On pourra donc toujours être négationniste et l'exprimer, pas
seulement le penser in pectore, mais on devra en assumer les
conséquences légales.
Perincek, Nidegger, les opposants au mémorial des génocides,
prétendent représenter les "Turcs", pour l'un, les "Turcs de Suisse"
pour les autres ? Cette captation de représentativité est un
mensonge : ces "représentants" ne représentent en tout cas
certainement pas les Kurdes de Turquie, les Alévis de Turquie, qui
forment peut-être la majorité de la "communauté turque" de Suisse.

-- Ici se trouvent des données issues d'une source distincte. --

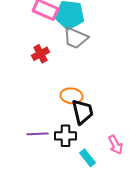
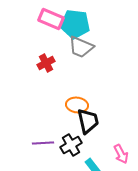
black cross: (66, 136) -> (71, 145), turned -30

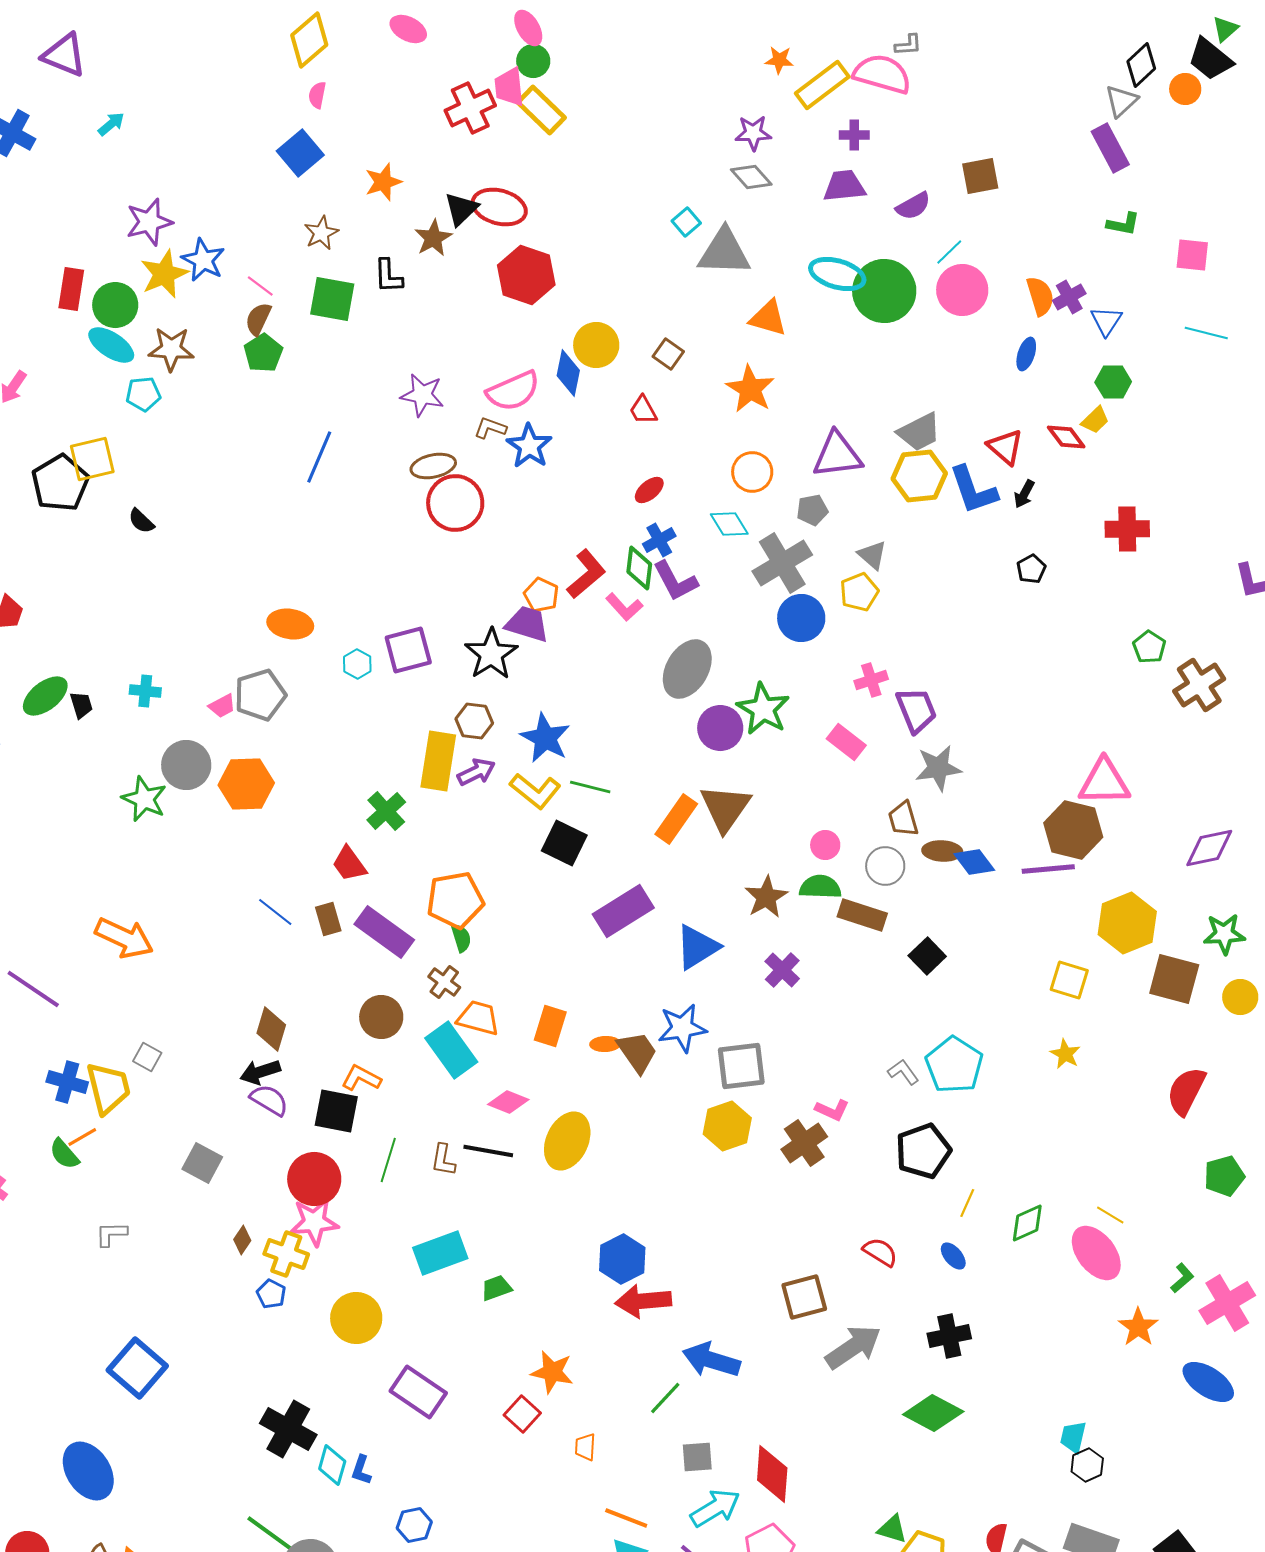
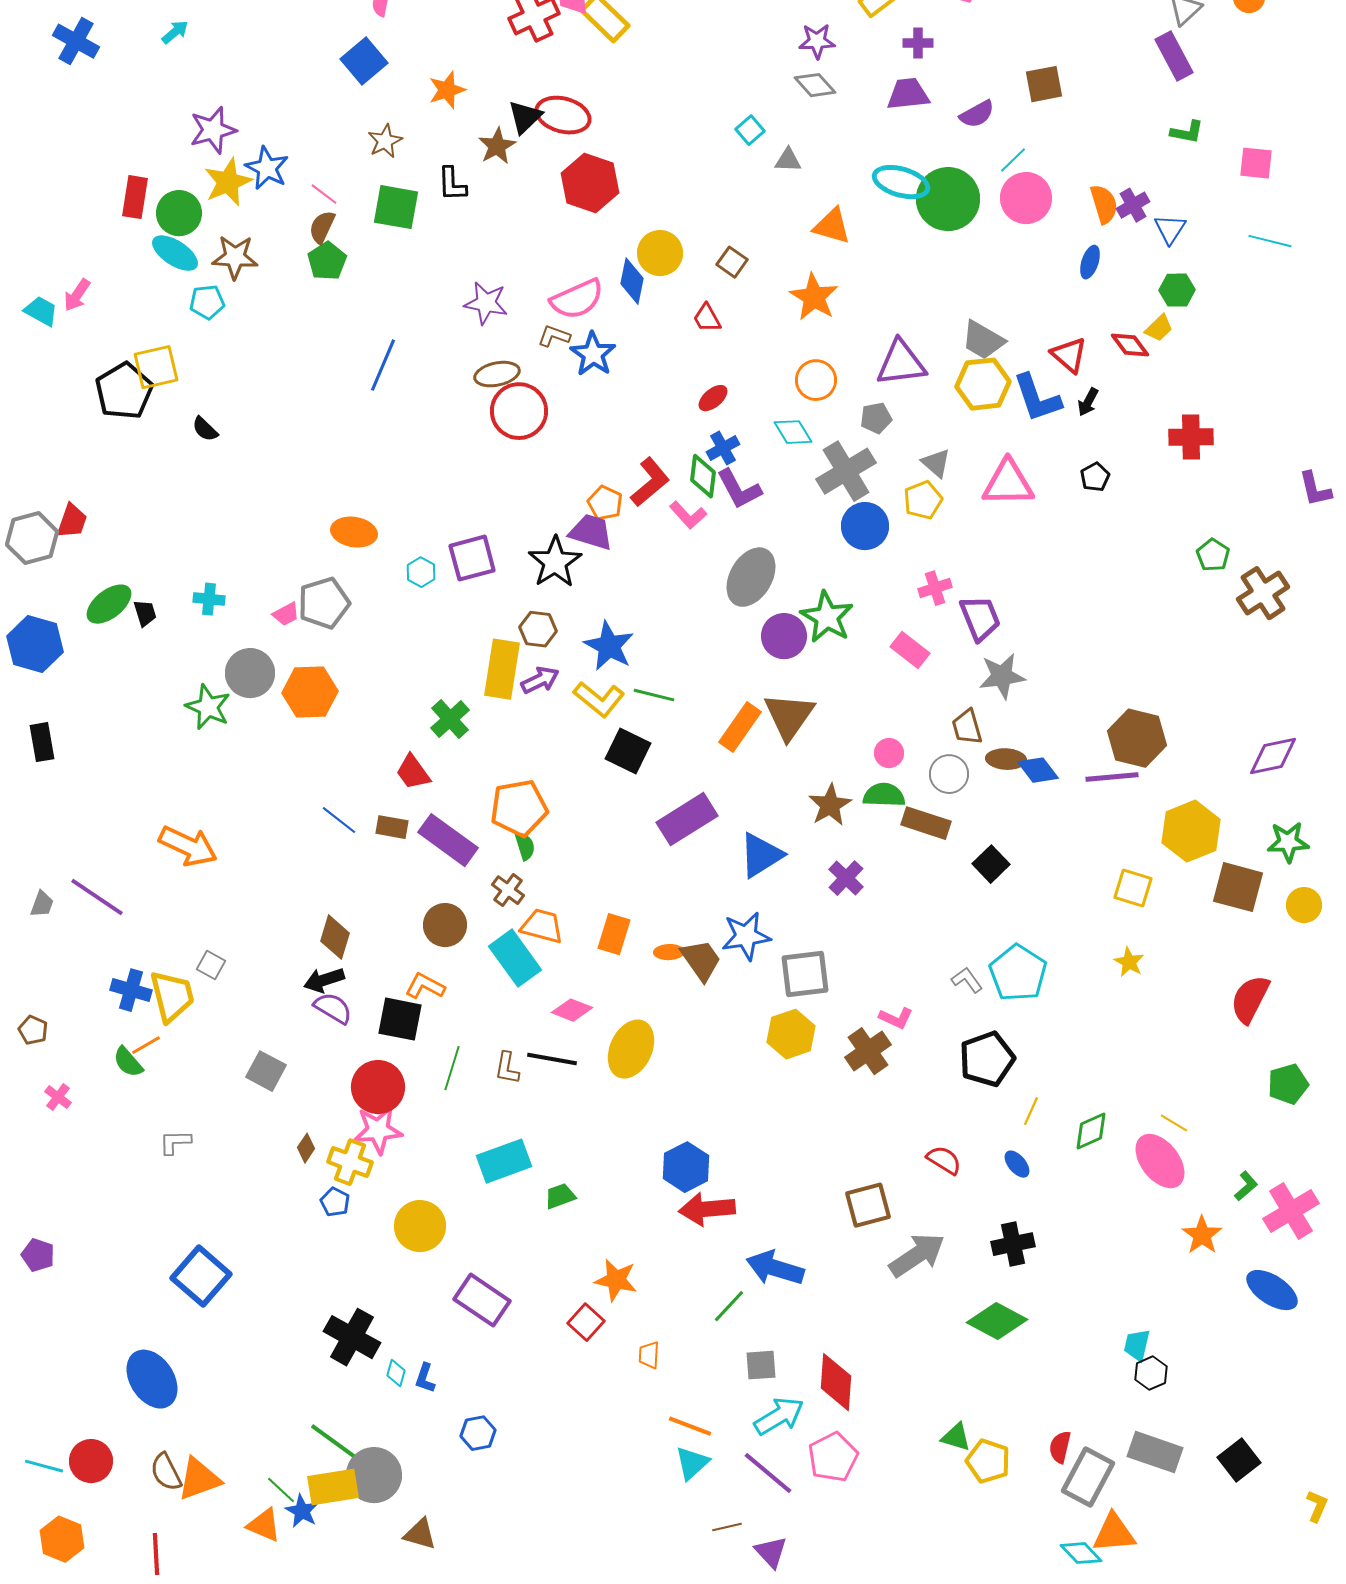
gray triangle: (724, 252) -> (788, 160), size x0.5
gray trapezoid: (919, 432) -> (983, 340), turned 57
pink triangle: (1104, 782) -> (1008, 483), moved
brown rectangle: (328, 919) -> (392, 827), turned -64
cyan diamond: (332, 1465) -> (396, 1373), size x0.7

Ils ne représentent pas non plus les artistes, les intellectuels,
les militants turcs qui sont, contrairement à eux, capables de
regarder en face l'histoire de leur pays et d'en tirer des leçons :
le 19 janvier dernier, des milliers de manifestants ont commémoré
dans plusieurs villes turques l'assassinat, il y a huit ans, du
journaliste Hrant Dink, en réclamant justice pour ce crime, mais
aussi pour les victimes du génocide d'il y a un siècle, que Hrant
Dink avait été le premier arménien de Turquie à oser rappeler
publiquement.
Que le gouvernement turc méprise les citoyennes et citoyens turcs,
kurdes et arméniens de Turquie, qui luttent aujourd'hui contre la
négation et l'amnésie, ne surprendra pas. Que le gouvernement suisse
et le gouvernement genevois en fassent autant, transforment une
divergence administrative en faute politique en méprisant
l'engagement de la Ville de Genève autant que le rôle et le symbole
de la "Genève internationale" qu'ils prétendent défendre, est
inqualifiable autrement que comme une lâcheté.